"Hard up, and be d---d to you!" repeated Captain Truck, in a voice of
thunder, as Paul darted round the corner of the hurricane-house.
The seaman stood at the wheel, grasping its spokes firmly, his eyes aloft
as usual, but the turns of the tiller rope showed that the order was
not obeyed.
"Hard up, man, hard up! are you mad?" Paul uttered these words as he
sprang to the wheel, which he made whirl with his own hands in the
required direction. As for the seaman, he yielded his hold without
resistance, and fell like a log, as the wheel flew round.
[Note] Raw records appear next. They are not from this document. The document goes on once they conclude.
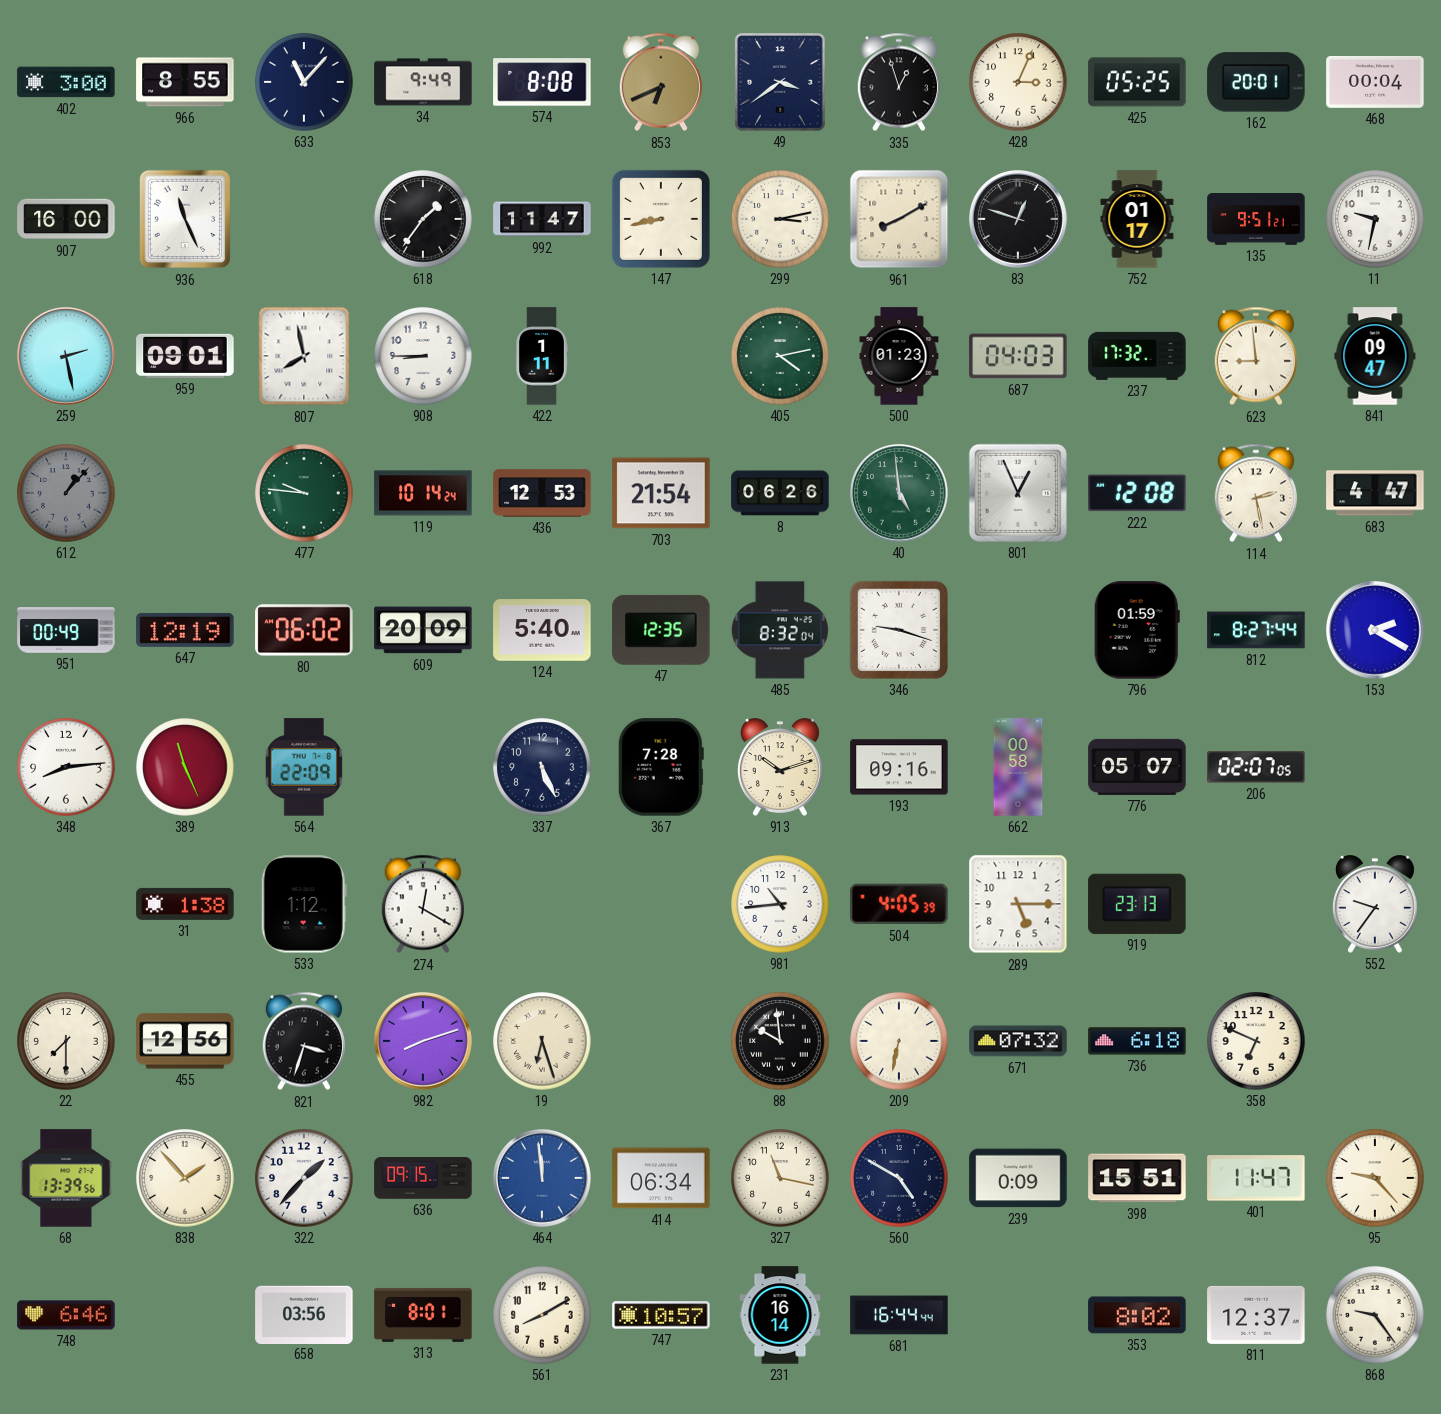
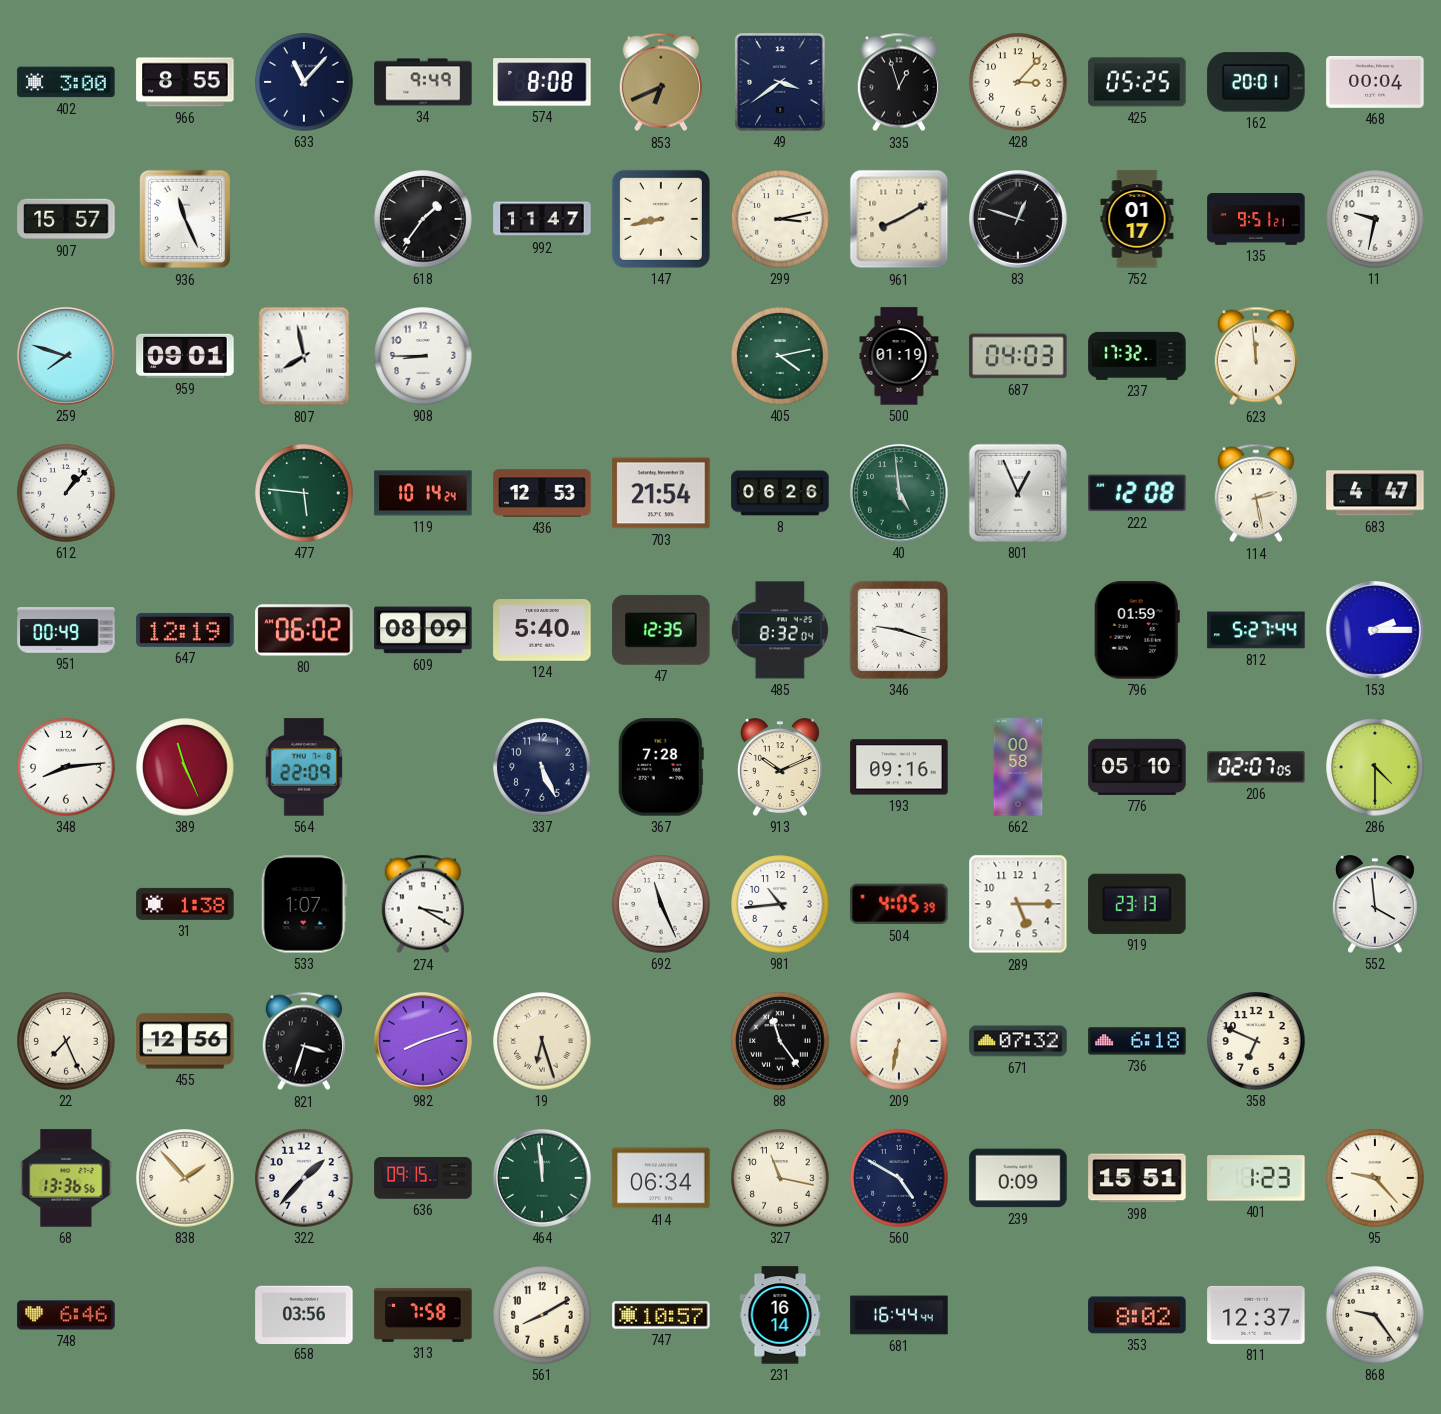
428: 3:04 -> 3:07
907: 16:00 -> 15:57
259: 2:28 -> 7:48
422: 1:11 -> none
500: 01:23 -> 01:19
623: 8:59 -> 11:59
841: 09:47 -> none
612 dial: grey -> white
477: 9:46 -> 5:46
609: 20:09 -> 08:09
812: 8:27 -> 5:27
153: 2:20 -> 2:15
913: 10:12 -> 10:11
776: 05:07 -> 05:10
286: none -> 4:30
533: 1:12 -> 1:07
274: 12:20 -> 3:20
692: none -> 11:26
552: 9:36 -> 3:59
22: 7:30 -> 7:26
88: 9:59 -> 11:24
68: 13:39 -> 13:36
464 dial: blue -> green
401: 11:47 -> 1:23
313: 8:01 -> 7:58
A ball had
entered his back, and passed through his heart, and yet he had stood
steadily to the spokes, as the true mariner always clings to the helm
while life lasts.
The bows of the ship fell heavily off, and her stern pressed up towards
the wind; but the trifling delay so much augmented the risk, that nothing
saved the vessel but the formation of the run and counter, which, by
receding as usual, allowed room to escape the dangerous point, as the
Montauk hove by on a swell.
Paul could not see the nearness of the escape, but the purity of the water
permitted Captain Truck and his mates to observe it with a distinctness
that almost rendered them breathless. Indeed there was an instant when the
sharp rock was hid beneath the counter, and each momentarily expected to
hear the grating of the fragment, as it penetrated the vessel's bottom.